[Page layout parsing data]
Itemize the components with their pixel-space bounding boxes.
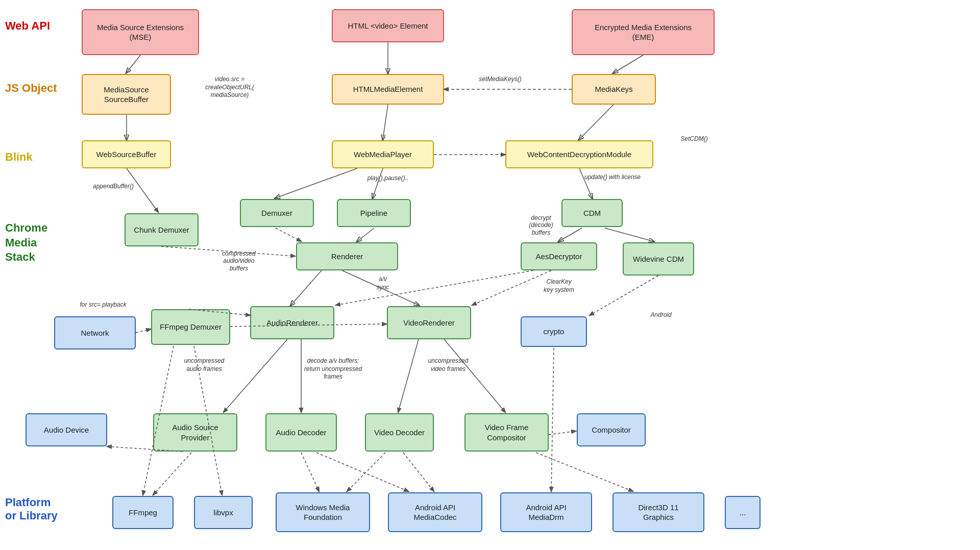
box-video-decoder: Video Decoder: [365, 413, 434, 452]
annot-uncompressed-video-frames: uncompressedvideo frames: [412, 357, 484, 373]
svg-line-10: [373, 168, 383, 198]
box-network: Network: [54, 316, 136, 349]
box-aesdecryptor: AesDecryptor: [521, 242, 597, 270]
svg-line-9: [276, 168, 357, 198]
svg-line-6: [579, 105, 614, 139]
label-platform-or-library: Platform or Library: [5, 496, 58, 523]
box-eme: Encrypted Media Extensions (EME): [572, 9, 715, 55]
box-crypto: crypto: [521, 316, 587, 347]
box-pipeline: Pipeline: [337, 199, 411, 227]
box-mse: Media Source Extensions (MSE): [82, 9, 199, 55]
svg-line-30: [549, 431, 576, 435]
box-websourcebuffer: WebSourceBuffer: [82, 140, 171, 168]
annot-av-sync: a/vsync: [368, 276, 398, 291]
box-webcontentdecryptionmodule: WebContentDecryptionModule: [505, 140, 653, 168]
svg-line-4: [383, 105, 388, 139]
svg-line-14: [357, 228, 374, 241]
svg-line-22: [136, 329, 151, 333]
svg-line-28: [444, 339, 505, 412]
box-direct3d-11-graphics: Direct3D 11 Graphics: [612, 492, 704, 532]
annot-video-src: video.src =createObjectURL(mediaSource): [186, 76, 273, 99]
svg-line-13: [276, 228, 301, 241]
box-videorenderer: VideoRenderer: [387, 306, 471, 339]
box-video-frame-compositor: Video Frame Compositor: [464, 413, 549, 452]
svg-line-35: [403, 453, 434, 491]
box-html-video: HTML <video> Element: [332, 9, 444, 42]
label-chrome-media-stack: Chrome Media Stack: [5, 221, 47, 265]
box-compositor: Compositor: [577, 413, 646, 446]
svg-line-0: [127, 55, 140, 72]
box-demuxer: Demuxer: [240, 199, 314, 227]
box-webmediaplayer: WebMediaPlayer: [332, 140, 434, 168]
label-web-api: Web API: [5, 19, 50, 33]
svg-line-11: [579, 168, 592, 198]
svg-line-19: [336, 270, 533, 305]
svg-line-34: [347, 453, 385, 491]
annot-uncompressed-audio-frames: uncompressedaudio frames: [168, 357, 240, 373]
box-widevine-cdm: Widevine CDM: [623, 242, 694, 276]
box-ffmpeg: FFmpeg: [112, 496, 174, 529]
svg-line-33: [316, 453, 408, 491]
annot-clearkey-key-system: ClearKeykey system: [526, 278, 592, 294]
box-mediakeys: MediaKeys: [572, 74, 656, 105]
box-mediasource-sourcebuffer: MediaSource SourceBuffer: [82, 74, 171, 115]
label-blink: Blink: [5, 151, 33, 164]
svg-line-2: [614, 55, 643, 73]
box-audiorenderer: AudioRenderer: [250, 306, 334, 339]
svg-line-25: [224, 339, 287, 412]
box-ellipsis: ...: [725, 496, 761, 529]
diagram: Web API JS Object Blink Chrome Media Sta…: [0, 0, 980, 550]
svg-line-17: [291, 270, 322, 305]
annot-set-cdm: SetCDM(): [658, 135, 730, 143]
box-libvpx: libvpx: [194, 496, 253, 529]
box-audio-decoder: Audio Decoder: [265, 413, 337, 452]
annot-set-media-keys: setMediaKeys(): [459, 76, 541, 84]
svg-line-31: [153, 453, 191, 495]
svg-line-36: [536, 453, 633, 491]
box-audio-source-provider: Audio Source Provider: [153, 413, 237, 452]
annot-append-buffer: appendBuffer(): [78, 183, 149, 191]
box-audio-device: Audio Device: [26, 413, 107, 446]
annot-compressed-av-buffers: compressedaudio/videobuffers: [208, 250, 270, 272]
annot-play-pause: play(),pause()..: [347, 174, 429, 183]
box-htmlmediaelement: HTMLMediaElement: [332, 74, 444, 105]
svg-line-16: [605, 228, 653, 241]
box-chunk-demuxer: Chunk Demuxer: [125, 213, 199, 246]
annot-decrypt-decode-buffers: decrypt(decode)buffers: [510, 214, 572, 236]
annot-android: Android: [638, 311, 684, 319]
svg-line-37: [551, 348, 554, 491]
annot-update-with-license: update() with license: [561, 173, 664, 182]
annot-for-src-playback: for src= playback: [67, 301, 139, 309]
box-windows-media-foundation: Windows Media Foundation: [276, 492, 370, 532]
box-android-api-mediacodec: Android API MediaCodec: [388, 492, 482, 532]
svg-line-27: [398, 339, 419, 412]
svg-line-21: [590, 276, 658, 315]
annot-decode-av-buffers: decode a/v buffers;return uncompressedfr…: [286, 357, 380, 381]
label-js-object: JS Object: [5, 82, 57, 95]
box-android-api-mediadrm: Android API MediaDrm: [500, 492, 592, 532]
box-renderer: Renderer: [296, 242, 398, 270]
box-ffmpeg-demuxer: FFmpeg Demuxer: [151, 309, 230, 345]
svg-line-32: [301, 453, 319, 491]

— Task goal —
With the images excluded, all entries are to be given again exactly.

— Result below —
Itemize the components with their pixel-space bounding boxes.
box-video-decoder: Video Decoder: [365, 413, 434, 452]
annot-uncompressed-video-frames: uncompressedvideo frames: [412, 357, 484, 373]
svg-line-10: [373, 168, 383, 198]
box-network: Network: [54, 316, 136, 349]
box-aesdecryptor: AesDecryptor: [521, 242, 597, 270]
svg-line-9: [276, 168, 357, 198]
svg-line-6: [579, 105, 614, 139]
label-platform-or-library: Platform or Library: [5, 496, 58, 523]
box-eme: Encrypted Media Extensions (EME): [572, 9, 715, 55]
box-crypto: crypto: [521, 316, 587, 347]
box-pipeline: Pipeline: [337, 199, 411, 227]
box-mse: Media Source Extensions (MSE): [82, 9, 199, 55]
svg-line-30: [549, 431, 576, 435]
box-websourcebuffer: WebSourceBuffer: [82, 140, 171, 168]
annot-av-sync: a/vsync: [368, 276, 398, 291]
box-webcontentdecryptionmodule: WebContentDecryptionModule: [505, 140, 653, 168]
svg-line-4: [383, 105, 388, 139]
svg-line-14: [357, 228, 374, 241]
svg-line-22: [136, 329, 151, 333]
svg-line-28: [444, 339, 505, 412]
box-direct3d-11-graphics: Direct3D 11 Graphics: [612, 492, 704, 532]
annot-video-src: video.src =createObjectURL(mediaSource): [186, 76, 273, 99]
svg-line-13: [276, 228, 301, 241]
box-videorenderer: VideoRenderer: [387, 306, 471, 339]
box-video-frame-compositor: Video Frame Compositor: [464, 413, 549, 452]
svg-line-35: [403, 453, 434, 491]
box-html-video: HTML <video> Element: [332, 9, 444, 42]
label-chrome-media-stack: Chrome Media Stack: [5, 221, 47, 265]
box-compositor: Compositor: [577, 413, 646, 446]
svg-line-0: [127, 55, 140, 72]
box-demuxer: Demuxer: [240, 199, 314, 227]
box-webmediaplayer: WebMediaPlayer: [332, 140, 434, 168]
label-web-api: Web API: [5, 19, 50, 33]
svg-line-11: [579, 168, 592, 198]
svg-line-19: [336, 270, 533, 305]
svg-line-34: [347, 453, 385, 491]
annot-uncompressed-audio-frames: uncompressedaudio frames: [168, 357, 240, 373]
box-widevine-cdm: Widevine CDM: [623, 242, 694, 276]
box-ffmpeg: FFmpeg: [112, 496, 174, 529]
svg-line-33: [316, 453, 408, 491]
annot-clearkey-key-system: ClearKeykey system: [526, 278, 592, 294]
box-mediakeys: MediaKeys: [572, 74, 656, 105]
box-mediasource-sourcebuffer: MediaSource SourceBuffer: [82, 74, 171, 115]
label-blink: Blink: [5, 151, 33, 164]
svg-line-2: [614, 55, 643, 73]
box-audiorenderer: AudioRenderer: [250, 306, 334, 339]
svg-line-25: [224, 339, 287, 412]
box-ellipsis: ...: [725, 496, 761, 529]
diagram: Web API JS Object Blink Chrome Media Sta…: [0, 0, 980, 550]
svg-line-17: [291, 270, 322, 305]
annot-set-cdm: SetCDM(): [658, 135, 730, 143]
box-libvpx: libvpx: [194, 496, 253, 529]
box-audio-decoder: Audio Decoder: [265, 413, 337, 452]
annot-set-media-keys: setMediaKeys(): [459, 76, 541, 84]
svg-line-31: [153, 453, 191, 495]
svg-line-36: [536, 453, 633, 491]
box-audio-source-provider: Audio Source Provider: [153, 413, 237, 452]
annot-append-buffer: appendBuffer(): [78, 183, 149, 191]
box-audio-device: Audio Device: [26, 413, 107, 446]
annot-compressed-av-buffers: compressedaudio/videobuffers: [208, 250, 270, 272]
annot-play-pause: play(),pause()..: [347, 174, 429, 183]
box-htmlmediaelement: HTMLMediaElement: [332, 74, 444, 105]
svg-line-16: [605, 228, 653, 241]
box-chunk-demuxer: Chunk Demuxer: [125, 213, 199, 246]
annot-decrypt-decode-buffers: decrypt(decode)buffers: [510, 214, 572, 236]
annot-android: Android: [638, 311, 684, 319]
svg-line-37: [551, 348, 554, 491]
annot-update-with-license: update() with license: [561, 173, 664, 182]
annot-for-src-playback: for src= playback: [67, 301, 139, 309]
box-windows-media-foundation: Windows Media Foundation: [276, 492, 370, 532]
box-android-api-mediacodec: Android API MediaCodec: [388, 492, 482, 532]
svg-line-27: [398, 339, 419, 412]
svg-line-21: [590, 276, 658, 315]
annot-decode-av-buffers: decode a/v buffers;return uncompressedfr…: [286, 357, 380, 381]
label-js-object: JS Object: [5, 82, 57, 95]
box-android-api-mediadrm: Android API MediaDrm: [500, 492, 592, 532]
box-renderer: Renderer: [296, 242, 398, 270]
box-ffmpeg-demuxer: FFmpeg Demuxer: [151, 309, 230, 345]
svg-line-32: [301, 453, 319, 491]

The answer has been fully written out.